Entre las cosas que me había dicho La Señora una era que tenía que hacer algo con el cuerpo, ponerme en movimiento. Yo le había respondido que tenía una cinta y una bicicleta fija. Que a veces las usaba. No era verdad: había empezado alguna vez a caminar en la cinta; para aguantar el aburrimiento me había propuesto ver una serie que tuviera varias temporadas, un capítulo por día, cinco kilómetros por día. Había elegido Mad Men: disfrutaba viendo a esa gente con ropa tan hermosa, fumando, tomando cócteles.

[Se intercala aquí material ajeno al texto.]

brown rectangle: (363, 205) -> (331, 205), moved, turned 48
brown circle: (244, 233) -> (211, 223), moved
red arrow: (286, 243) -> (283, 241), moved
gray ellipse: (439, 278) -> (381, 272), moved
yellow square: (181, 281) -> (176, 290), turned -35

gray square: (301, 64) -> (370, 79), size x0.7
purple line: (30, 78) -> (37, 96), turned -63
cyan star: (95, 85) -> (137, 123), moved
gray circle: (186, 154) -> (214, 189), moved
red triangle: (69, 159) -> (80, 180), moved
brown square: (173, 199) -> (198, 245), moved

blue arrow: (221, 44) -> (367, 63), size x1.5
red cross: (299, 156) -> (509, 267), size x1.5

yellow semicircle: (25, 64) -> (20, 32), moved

No llegué a terminar la primera temporada.

La Señora hizo un gesto de desprecio con la mano y me dijo: no, no, algo al aire libre, tenés que salir de tu casa.

Esperé a la distancia a que las chicas estiraran, juntaran sus cosas y se fueran. El Entrenador estaba recogiendo sus propias cosas. Me acerqué y le pregunté si podía entrenarme. Le dije que detestaba el ejercicio, que en el colegio Educación Física era mi pesadilla. Que a lo largo del tiempo había intentado varias cosas: correr sola, caminar sola, ir al gimnasio, hacer boxeo, pilates y gimnasia con un grupo de señoras de sesenta que me pasaron el trapo. Que había abandonado todo una y otra vez. El se rió y me dijo los horarios que tenía disponibles. Le dije que lo iba a pensar y al otro día le mandé un mensaje y quedamos. Fui con las únicas zapatillas deportivas que tenía: por la punta de una me asomaba el dedo. Se lo señalé enseguida y le dije que no me iba a comprar otras hasta que no cumpliéramos un mes de entrenamiento.

No terminé de ver Mad Men nunca, pero sí me compré zapatillas nuevas, shorts, medias, calzas, un reloj de esos que cuentan los pasos que hacés por día. Entreno dos veces por semana. Decir entrenar me suena un poco snob así que la verdad es que digo hago ejercicio. Salto bancos, hago abdominales, salto a la cuerda (me cuesta la mano izquierda), hago sentadillas, corro para atrás, para adelante, para los costados, me cuelgo de los arcos (mentira, me ayuda el Entrenador). Los primeros meses pensaba que iba a morirme. Ahora pienso que voy a vomitar o a desmayarme o todo junto, pero empiezo a sentir que el pecho se abre con el aire de la mañana: a veces saturado del olor a pasto mojado por los regadores; a veces del olor al paco que fuman los pibes cerca de donde corro. La perra entrena conmigo, a ella le va mejor porque es más joven, más aerodinámica.

Hace poco fui de nuevo a ver a La Señora. Por asuntos urgentes que me hicieron bajar el copete y volver a sus cartas de tarot. Todavía no le dije que, por lo menos en una cosa, le hice caso.